A swarm of robots based on ants and geckos seems like a terrifying proposition, but the reality is far cuter, and far more impressive, than you might expect.
The purpose of these super-strong µTug Microrobots is to investigate teamwork. The Stanford group behind them wanted to see how best to mimic the way ants work together to multiply their individual strength into a massive force. The result is counterintuitive—the best suited robots are relatively weak on their own, and move slowly, but their slow movements are the key, giving these movements time to overlap with those of the the other µTugs. This beats out stronger robots that can give a good hard yank on a rope, but for a shorter time, which results in a bunch of individual yanks.
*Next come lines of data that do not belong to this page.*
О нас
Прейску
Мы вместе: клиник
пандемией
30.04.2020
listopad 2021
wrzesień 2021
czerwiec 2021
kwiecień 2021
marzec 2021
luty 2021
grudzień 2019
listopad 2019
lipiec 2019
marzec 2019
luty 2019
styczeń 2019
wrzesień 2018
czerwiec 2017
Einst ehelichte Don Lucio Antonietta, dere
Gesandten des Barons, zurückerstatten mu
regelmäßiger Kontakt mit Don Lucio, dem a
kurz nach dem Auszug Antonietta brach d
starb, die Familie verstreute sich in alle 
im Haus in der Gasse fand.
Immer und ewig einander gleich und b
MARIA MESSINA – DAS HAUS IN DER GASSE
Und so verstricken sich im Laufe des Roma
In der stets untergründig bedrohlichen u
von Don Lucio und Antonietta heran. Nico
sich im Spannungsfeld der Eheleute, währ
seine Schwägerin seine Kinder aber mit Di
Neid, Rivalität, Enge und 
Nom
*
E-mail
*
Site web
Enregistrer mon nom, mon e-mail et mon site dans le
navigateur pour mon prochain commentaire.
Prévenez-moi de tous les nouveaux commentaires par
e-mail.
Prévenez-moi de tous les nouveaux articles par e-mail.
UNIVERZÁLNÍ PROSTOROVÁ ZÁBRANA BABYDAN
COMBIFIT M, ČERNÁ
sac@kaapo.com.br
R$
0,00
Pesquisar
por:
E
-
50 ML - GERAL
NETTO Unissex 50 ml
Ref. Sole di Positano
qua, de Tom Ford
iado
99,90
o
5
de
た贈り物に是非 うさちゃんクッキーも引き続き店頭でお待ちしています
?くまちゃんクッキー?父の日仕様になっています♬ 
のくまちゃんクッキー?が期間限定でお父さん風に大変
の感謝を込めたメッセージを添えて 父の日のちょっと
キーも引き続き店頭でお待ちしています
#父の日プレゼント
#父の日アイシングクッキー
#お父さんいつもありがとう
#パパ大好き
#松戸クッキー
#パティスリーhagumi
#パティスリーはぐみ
If that makes the individual µTugs sound weak, they’re not. Similar to the tiny tugboats that tow huge cruise ships into port, the µTugs are just plain strong. Watch them here as six of the little creatures, weighing in at just three and a half ounces between them, pulls a 3,900-pound car. On polished concrete.
The robots have gecko-inspired material on their feet, which lets them grip even smooth surfaces like the polished concrete seen here, and when “stuck” they can generate 14 pounds of shear force each. Between them, they manage 80 pounds which, says the Stanford team, was “about two times what was necessary to overcome the static friction of the car.”
Even if they don’t want to sell this amazing robo-team as a toy, then the folks behind this could clean up selling robo-themed motivational posters.